Authors Lind AL, Just D, Mikus M, Fredolini C, Ioannou M, Gerdle B, Ghafouri B, Bäckryd E, Tanum L, Gordh T, Månberg A

Received 11 May 2019

Accepted for publication 1 August 2019

Published 15 October 2019 Volume 2019:12 Pages 2875—2889

DOI https://doi.org/10.2147/JPR.S215348

Checked for plagiarism Yes

Review by Single-blind

Peer reviewers approved by Dr Nicola Ludin

Peer reviewer comments 2

Editor who approved publication: Dr Katherine Hanlon


Anne-Li Lind,1 David Just,2 Maria Mikus,2 Claudia Fredolini,2 Marina Ioannou,2 Björn Gerdle,3 Bijar Ghafouri,3 Emmanuel Bäckryd,3 Lars Tanum,4 Torsten Gordh,1 Anna Månberg2

1Department of Surgical Sciences, Uppsala University, Uppsala, Sweden; 2Division of Affinity Proteomics, SciLifeLab, Deptartment of Protein Science, KTH Royal Institute of Technology, Stockholm, Sweden; 3Pain and Rehabilitation Center, and Department of Medical and Health Sciences, Linköping University, Linköping, Sweden; 4Department of R&D in Mental Health, Akershus University Hospital, Lørenskog, Norway

Correspondence: Anna Månberg
Division of Affinity Proteomics, SciLifeLab, Department of Protein Science, KTH - Royal Institute of Technology, Tomtebodvägen 23A, Solna, Stockholm, Sweden
Tel +46 8 790 9803
Email anna.manberg@scilifelab.se

Objective: Neuropathic pain and fibromyalgia are two common and poorly understood chronic pain conditions that lack satisfactory treatments, cause substantial suffering and societal costs. Today, there are no biological markers on which to base chronic pain diagnoses, treatment choices or to understand the pathophysiology of pain for the individual patient. This study aimed to investigate cerebrospinal fluid (CSF) protein profiles potentially associated with fibromyalgia and neuropathic pain.
Methods: CSF samples were collected from 25 patients with neuropathic pain (two independent sets, n=14 patients for discovery, and n=11 for verification), 40 patients with fibromyalgia and 134 controls without neurological disease from two different populations.
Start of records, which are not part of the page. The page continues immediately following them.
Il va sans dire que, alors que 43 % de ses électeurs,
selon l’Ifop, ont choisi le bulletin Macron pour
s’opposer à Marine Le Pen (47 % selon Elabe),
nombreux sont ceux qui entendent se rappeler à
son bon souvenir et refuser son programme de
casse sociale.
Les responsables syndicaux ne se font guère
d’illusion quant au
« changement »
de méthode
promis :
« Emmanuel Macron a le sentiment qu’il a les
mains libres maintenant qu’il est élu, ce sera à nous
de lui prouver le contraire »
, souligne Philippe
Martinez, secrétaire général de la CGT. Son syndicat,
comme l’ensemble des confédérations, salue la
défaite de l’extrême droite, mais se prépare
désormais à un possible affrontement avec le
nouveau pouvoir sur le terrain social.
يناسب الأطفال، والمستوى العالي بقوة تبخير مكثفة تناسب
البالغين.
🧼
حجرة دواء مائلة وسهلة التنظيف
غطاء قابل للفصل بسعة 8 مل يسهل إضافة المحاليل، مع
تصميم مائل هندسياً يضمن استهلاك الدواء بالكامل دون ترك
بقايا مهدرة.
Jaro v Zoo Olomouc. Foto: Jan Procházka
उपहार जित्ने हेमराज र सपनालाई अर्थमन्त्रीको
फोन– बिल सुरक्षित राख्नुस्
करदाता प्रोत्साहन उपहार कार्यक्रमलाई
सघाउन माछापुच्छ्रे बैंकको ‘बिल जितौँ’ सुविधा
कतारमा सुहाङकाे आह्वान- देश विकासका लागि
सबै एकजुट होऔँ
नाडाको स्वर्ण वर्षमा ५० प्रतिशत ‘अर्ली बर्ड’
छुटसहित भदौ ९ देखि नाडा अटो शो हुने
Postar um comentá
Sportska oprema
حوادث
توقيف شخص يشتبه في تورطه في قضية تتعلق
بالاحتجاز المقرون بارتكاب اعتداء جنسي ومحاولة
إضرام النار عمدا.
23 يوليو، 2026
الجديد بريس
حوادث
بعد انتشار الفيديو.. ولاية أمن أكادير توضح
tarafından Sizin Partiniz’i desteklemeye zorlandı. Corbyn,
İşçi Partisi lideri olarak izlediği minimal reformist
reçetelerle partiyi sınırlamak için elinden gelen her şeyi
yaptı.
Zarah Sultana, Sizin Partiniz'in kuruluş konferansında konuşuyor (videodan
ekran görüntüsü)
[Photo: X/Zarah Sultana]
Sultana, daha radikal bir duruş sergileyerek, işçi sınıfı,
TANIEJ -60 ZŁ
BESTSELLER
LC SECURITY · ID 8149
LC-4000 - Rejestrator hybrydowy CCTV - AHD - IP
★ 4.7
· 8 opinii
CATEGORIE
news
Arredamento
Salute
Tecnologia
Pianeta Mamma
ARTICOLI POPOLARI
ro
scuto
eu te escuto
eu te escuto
CSF protein profiling of 55 proteins was performed using antibody suspension bead array technology.
Results: We found increased levels of apolipoprotein C1 (APOC1) in CSF of neuropathic pain patients compared to controls and there was a trend for increased levels also in fibromyalgia patients. In addition, levels of ectonucleotide pyrophosphatase family member 2 (ENPP2, also referred to as autotaxin) were increased in the CSF of fibromyalgia patients compared to all other groups including patients with neuropathic pain.
Conclusion: The increased levels of APOC1 and ENPP2 found in neuropathic pain and fibromyalgia patients may shed light on the underlying mechanisms of these conditions. Further investigation is required to elucidate their role in maintaining pain and other main symptoms of these disorders.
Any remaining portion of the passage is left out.